Omit every picture, then return the listing verbatim.

= = =

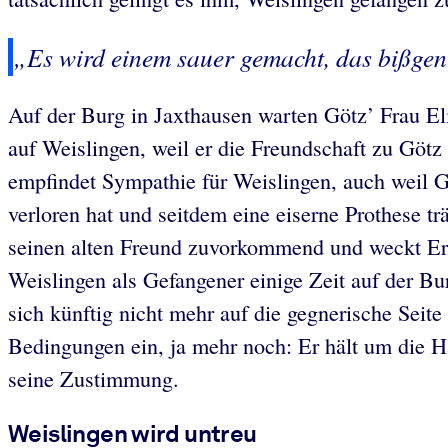
„Es wird einem sauer gemacht, das bißgen 
Auf der Burg in Jaxthausen warten Götz’ Frau Eli
auf Weislingen, weil er die Freundschaft zu Götz 
empfindet Sympathie für Weislingen, auch weil G
verloren hat und seitdem eine eiserne Prothese t
seinen alten Freund zuvorkommend und weckt Erinn
Weislingen als Gefangener einige Zeit auf der Bu
sich künftig nicht mehr auf die gegnerische Seite
Bedingungen ein, ja mehr noch: Er hält um die Ha
seine Zustimmung.
Weislingen wird untreu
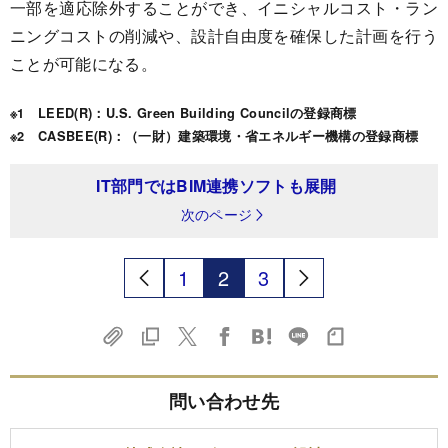
一部を適応除外することができ、イニシャルコスト・ラン
ニングコストの削減や、設計自由度を確保した計画を行う
ことが可能になる。
※1 LEED(R)：U.S. Green Building Councilの登録商標
※2 CASBEE(R)：（一財）建築環境・省エネルギー機構の登録商標
IT部門ではBIM連携ソフトも展開
次のページ
1
2
3
問い合わせ先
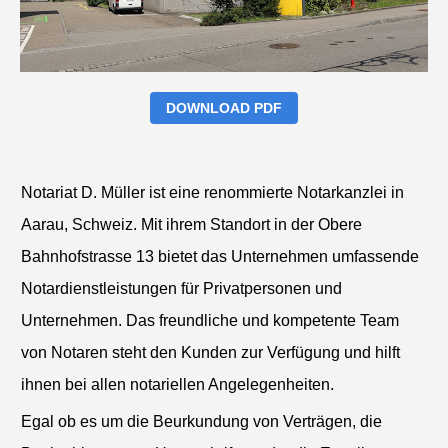
DOWNLOAD PDF
Notariat D. Müller ist eine renommierte Notarkanzlei in
Aarau, Schweiz. Mit ihrem Standort in der Obere
Bahnhofstrasse 13 bietet das Unternehmen umfassende
Notardienstleistungen für Privatpersonen und
Unternehmen. Das freundliche und kompetente Team
von Notaren steht den Kunden zur Verfügung und hilft
ihnen bei allen notariellen Angelegenheiten.
Egal ob es um die Beurkundung von Verträgen, die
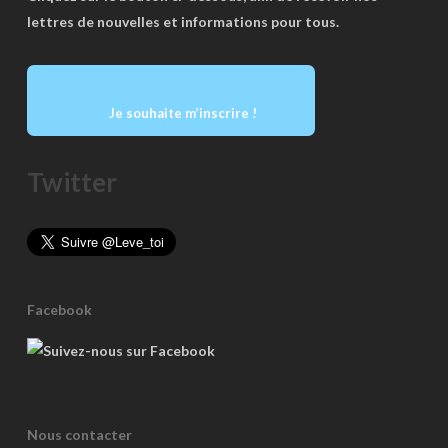
lettres de nouvelles et informations pour tous.
Je souhaite m’inscrire !
Twitter
Facebook
Nous contacter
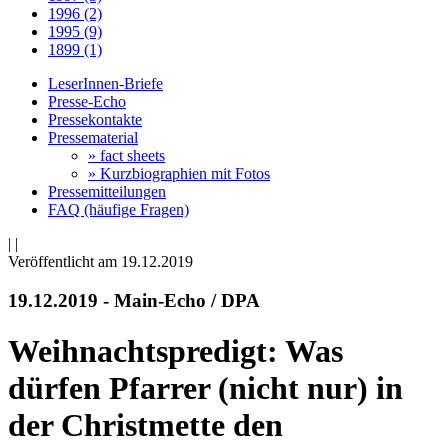
1996 (2)
1995 (9)
1899 (1)
LeserInnen-Briefe
Presse-Echo
Pressekontakte
Pressematerial
» fact sheets
» Kurzbiographien mit Fotos
Pressemitteilungen
FAQ (häufige Fragen)
|
|
Veröffentlicht am 19­.12.2019
19.12.2019 - Main-Echo / DPA
Weihnachtspredigt: Was
dürfen Pfarrer (nicht nur) in
der Christmette den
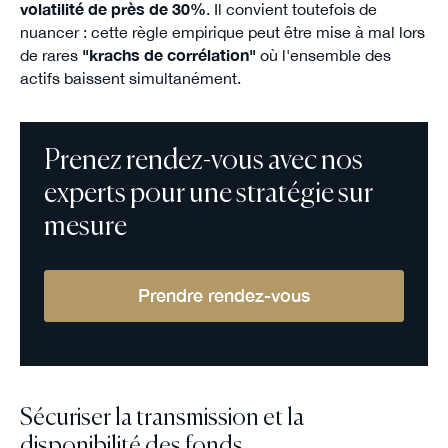
volatilité de près de 30%
. Il convient toutefois de
nuancer : cette règle empirique peut être mise à mal lors
de rares
"krachs de corrélation"
où l'ensemble des
actifs baissent simultanément.
Prenez rendez-vous avec nos
experts pour une stratégie sur
mesure
Prendre rendez-vous
Sécuriser la transmission et la
disponibilité des fonds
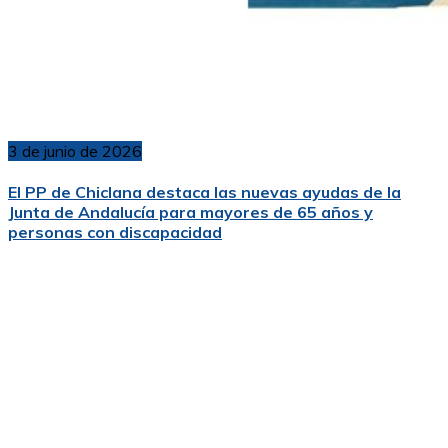
3 de junio de 2026
El PP de Chiclana destaca las nuevas ayudas de la
Junta de Andalucía para mayores de 65 años y
personas con discapacidad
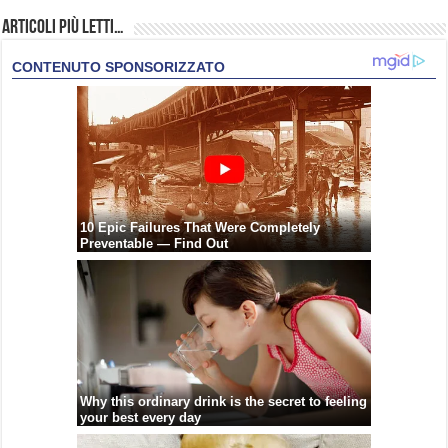
Articoli più Letti…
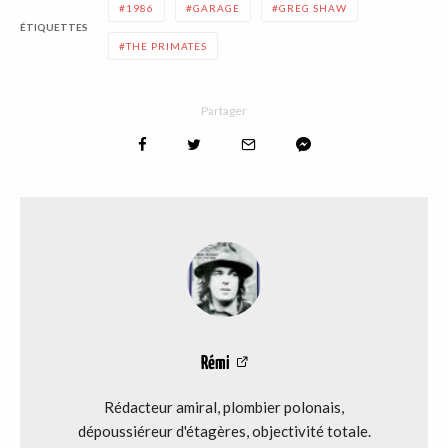
1986
GARAGE
GREG SHAW
ÉTIQUETTES
THE PRIMATES
Partager
Rémi
Rédacteur amiral, plombier polonais,
dépoussiéreur d'étagères, objectivité totale.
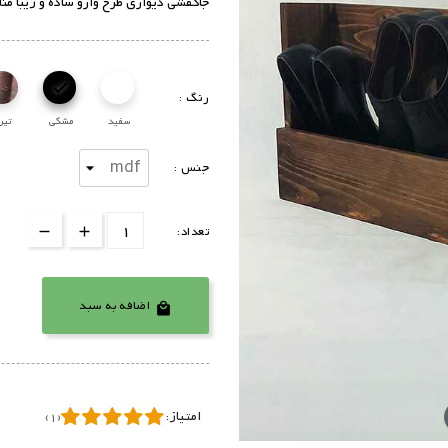
جاکفشی دیواری طرح وارو ساده و زیبا م

رنگ :
سفید
مشکی
تیر
جنس :
تعداد:
اضافه به سبد

امتیاز:
(1)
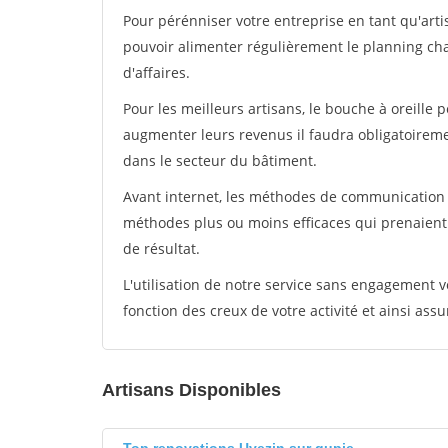
Pour pérénniser votre entreprise en tant qu'arti
pouvoir alimenter régulièrement le planning cha
d'affaires.
Pour les meilleurs artisans, le bouche à oreille 
augmenter leurs revenus il faudra obligatoirem
dans le secteur du bâtiment.
Avant internet, les méthodes de communication s
méthodes plus ou moins efficaces qui prenaien
de résultat.
L'utilisation de notre service sans engagement
fonction des creux de votre activité et ainsi assu
Artisans Disponibles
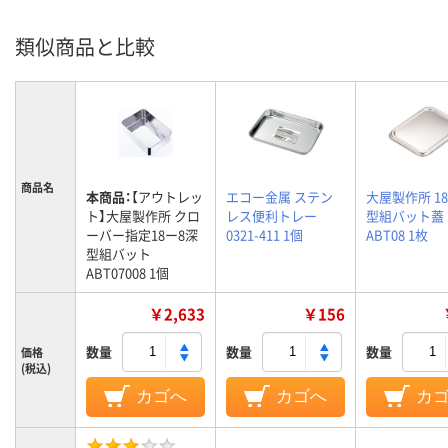
類似商品と比較
商品名
本商品：
【アウトレッ
エコー金属 ステン
大屋製作所 1
ト】大屋製作所 クロ
レス便利トレー
型組バット蓋
ーバー指定18ー8深
0321-411 1個
ABT08 1枚
型組バット
ABT07008 1個
￥2,633
￥156
数量
数量
数量
価格
(税込)
カゴへ
カゴへ
カ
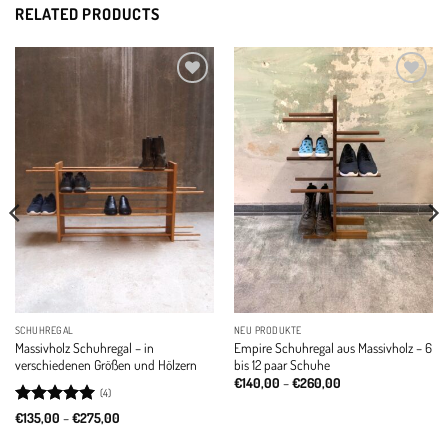
RELATED PRODUCTS
Add to
Add to
wishlist
wishlist
SCHUHREGAL
NEU PRODUKTE
Massivholz Schuhregal – in
Empire Schuhregal aus Massivholz – 6
verschiedenen Größen und Hölzern
bis 12 paar Schuhe
Price
€
140,00
–
€
260,00
(4)
range:
€140,00
Rated
5
Price
€
135,00
–
€
275,00
through
range:
out of 5
€260,00
€135,00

= = =

→ WRITTEN RESPONSE:
„Es wird einem sauer gemacht, das bißgen 
Auf der Burg in Jaxthausen warten Götz’ Frau Eli
auf Weislingen, weil er die Freundschaft zu Götz 
empfindet Sympathie für Weislingen, auch weil G
verloren hat und seitdem eine eiserne Prothese t
seinen alten Freund zuvorkommend und weckt Erinn
Weislingen als Gefangener einige Zeit auf der Bu
sich künftig nicht mehr auf die gegnerische Seite
Bedingungen ein, ja mehr noch: Er hält um die Ha
seine Zustimmung.
Weislingen wird untreu
一部を適応除外することができ、イニシャルコスト・ラン
ニングコストの削減や、設計自由度を確保した計画を行う
ことが可能になる。
※1 LEED(R)：U.S. Green Building Councilの登録商標
※2 CASBEE(R)：（一財）建築環境・省エネルギー機構の登録商標
IT部門ではBIM連携ソフトも展開
次のページ
1
2
3
問い合わせ先
DOWNLOAD PDF
Notariat D. Müller ist eine renommierte Notarkanzlei in
Aarau, Schweiz. Mit ihrem Standort in der Obere
Bahnhofstrasse 13 bietet das Unternehmen umfassende
Notardienstleistungen für Privatpersonen und
Unternehmen. Das freundliche und kompetente Team
von Notaren steht den Kunden zur Verfügung und hilft
ihnen bei allen notariellen Angelegenheiten.
Egal ob es um die Beurkundung von Verträgen, die
lettres de nouvelles et informations pour tous.
Je souhaite m’inscrire !
Twitter
Facebook
Nous contacter
1996 (2)
1995 (9)
1899 (1)
LeserInnen-Briefe
Presse-Echo
Pressekontakte
Pressematerial
» fact sheets
» Kurzbiographien mit Fotos
Pressemitteilungen
FAQ (häufige Fragen)
|
|
Veröffentlicht am 19­.12.2019
19.12.2019 - Main-Echo / DPA
Weihnachtspredigt: Was
dürfen Pfarrer (nicht nur) in
der Christmette den
volatilité de près de 30%
. Il convient toutefois de
nuancer : cette règle empirique peut être mise à mal lors
de rares
"krachs de corrélation"
où l'ensemble des
actifs baissent simultanément.
Prenez rendez-vous avec nos
experts pour une stratégie sur
mesure
Prendre rendez-vous
Sécuriser la transmission et la
disponibilité des fonds
3 de junio de 2026
El PP de Chiclana destaca las nuevas ayudas de la
Junta de Andalucía para mayores de 65 años y
personas con discapacidad
Articoli più Letti…
1986
GARAGE
GREG SHAW
ÉTIQUETTES
THE PRIMATES
Partager
Rémi
Rédacteur amiral, plombier polonais,
dépoussiéreur d'étagères, objectivité totale.
جاکفشی دیواری طرح وارو ساده و زیبا م

رنگ :
سفید
مشکی
تیر
جنس :
تعداد:
اضافه به سبد

امتیاز:
(1)
Pour pérénniser votre entreprise en tant qu'arti
pouvoir alimenter régulièrement le planning cha
d'affaires.
Pour les meilleurs artisans, le bouche à oreille 
augmenter leurs revenus il faudra obligatoirem
dans le secteur du bâtiment.
Avant internet, les méthodes de communication s
méthodes plus ou moins efficaces qui prenaien
de résultat.
L'utilisation de notre service sans engagement
fonction des creux de votre activité et ainsi assu
Artisans Disponibles
類似商品と比較
商品名
本商品：
【アウトレッ
エコー金属 ステン
大屋製作所 1
ト】大屋製作所 クロ
レス便利トレー
型組バット蓋
ーバー指定18ー8深
0321-411 1個
ABT08 1枚
型組バット
ABT07008 1個
￥2,633
￥156
数量
数量
数量
価格
(税込)
カゴへ
カゴへ
カ
RELATED PRODUCTS
Add to
Add to
wishlist
wishlist
SCHUHREGAL
NEU PRODUKTE
Massivholz Schuhregal – in
Empire Schuhregal aus Massivholz – 6
verschiedenen Größen und Hölzern
bis 12 paar Schuhe
Price
€
140,00
–
€
260,00
(4)
range:
€140,00
Rated
5
Price
€
135,00
–
€
275,00
through
range:
out of 5
€260,00
€135,00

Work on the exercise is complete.